Third, the analysis does not extend to the case of \(N\ge 3\) players, since in this case the point selected by the Nash solution need not lie, coordinate-wise, between the utilitarian and egalitarian points. Here is an example. Consider three players with utility functions \(u_i(x)=k_ix^{1-\epsilon }\), where \((k_1,k_2,k_3)=(\alpha , \beta ,\gamma )\in {\mathbb {R}}_{++}^3\) and \(\epsilon >0\) is a small positive number. If what follows, I will show that betweenness fails when \(\epsilon =0\), and by continuity it would follow that it fails when \(\epsilon >0\). The positive \(\epsilon >0\) guarantees that the utility functions are strictly concave, so all the assumptions made throughout the paper are maintained. If \(\alpha >\beta ,\gamma\), then the utilitarian point is \((\alpha ,0,0)\). The points selected by the Nash and the egalitarian solutions are \((\frac{\alpha }{3},\frac{\beta }{3},\frac{\gamma }{3})\) and \((\frac{\alpha \beta \gamma }{\alpha \beta +\alpha \gamma +\beta \gamma },\frac{\alpha \beta \gamma }{\alpha \beta +\alpha \gamma +\beta \gamma },\frac{\alpha \beta \gamma }{\alpha \beta +\alpha \gamma +\beta \gamma })\), respectively.⁵ Therefore, to show that player 2’s Nash payoff exceeds both his utilitarian and egalitarian payoffs it is enough to establish \(\frac{\beta }{3}>\frac{\alpha \beta \gamma }{\alpha \beta +\alpha \gamma +\beta \gamma }\), which clearly holds for a sufficiently small \(\gamma\). This example shows the role of there being at least (in this case: exactly) three players—it is the presence of player 1 that makes player 2’s Nash payoff exceed his utilitarian payoff, and the presence of player 3 makes player 2’s Nash payoff exceed his egalitarian payoff.

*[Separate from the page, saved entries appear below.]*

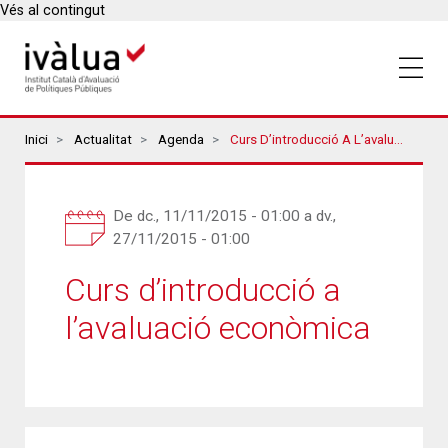
Vés al contingut
Breadcrumbs
Inici
Actualitat
Agenda
Curs D’introducció A L’avaluació Econòmica
De
dc., 11/11/2015 - 01:00
a
dv.,
27/11/2015 - 01:00
Curs d’introducció a
l’avaluació econòmica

Finally, it is worth mentioning that, while the above analysis of the “more utilitarian or more egalitarian” concept revolves around the midpoint a, equation (3), on the basis of which a was defined, can be used to formulate an alternative relation between n, e, and \(x^\star\), as follows.

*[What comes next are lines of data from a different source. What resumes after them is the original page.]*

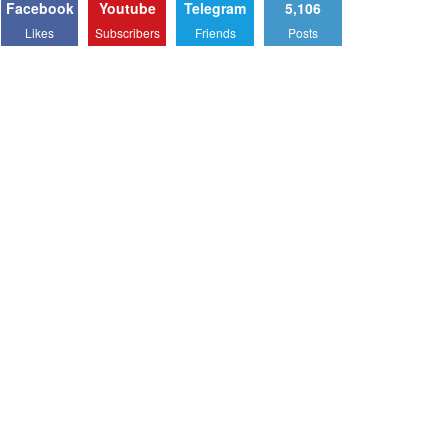
Facebook
Youtube
Telegram
5,106
Likes
Subscribers
Friends
Posts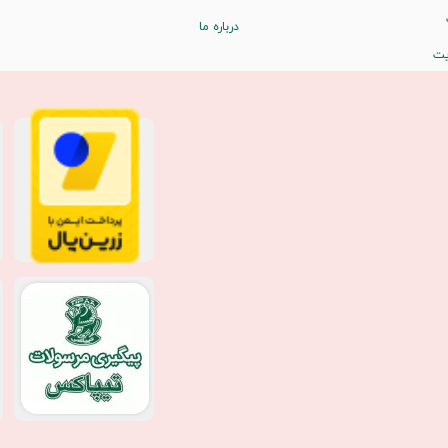
درباره ما
یت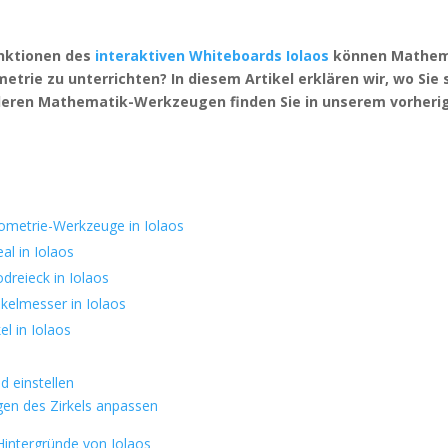
nktionen des
interaktiven Whiteboards Iolaos
können Mathema
etrie zu unterrichten? In diesem Artikel erklären wir, wo Sie 
deren Mathematik-Werkzeugen finden Sie in unserem vorherig
eometrie-Werkzeuge in Iolaos
al in Iolaos
reieck in Iolaos
elmesser in Iolaos
l in Iolaos
einstellen
 des Zirkels anpassen
Hintergründe von Iolaos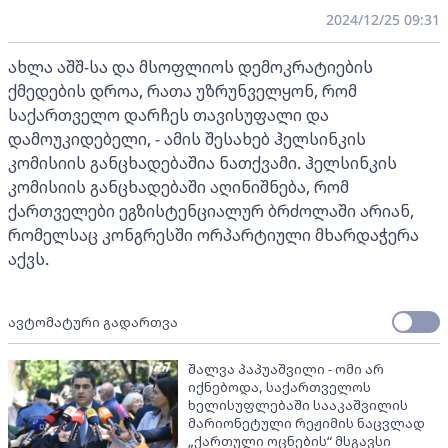
2024/12/25 09:31
ახლა აშშ-სა და მსოფლიოს დემოკრატიების
ქმედების დროა, რათა უზრუნველყონ, რომ
საქართველო დარჩეს თავისუფალი და
დამოუკიდებელი, - ამის შესახებ ჰელსინკის
კომისიის განცხადებაშია ნათქვამი. ჰელსინკის
კომისიის განცხადებაში აღინიშნება, რომ
ქართველები ეგზისტენციალურ ბრძოლაში არიან,
რომელსაც კონგრესში ორპარტიული მხარდაჭერა
აქვს.
ავტომატური გადართვა
შალვა პაპუაშვილი - ომი არ
იქნებოდა, საქართველოს
ხელისუფლებაში სააკაშვილის
მარიონეტული რეჟიმის ნაცვლად
„ქართული ოცნების“ მსგავსი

If n is such that \(n\notin \{x^\star ,e\}\), then there exists a unique \(\alpha ^*\in (0,1)\) such that:

$$\begin{aligned} \alpha ^* u(n)-(1-\alpha ^*)\cdot u'(n)=\alpha ^* v(1-n)-(1-\alpha ^*)\cdot v'(1-n). \end{aligned}$$

Plugging the first-order condition of the Nash solution into this equation, one can easily verify that \(\rho <1\) (proximity to utilitarianism in the sense of Theorem 2) is equivalent to \(\alpha ^*<\frac{1}{2}\), and \(\rho >1\) (proximity to egalitarianism) is equivalent to \(\alpha ^*>\frac{1}{2}\).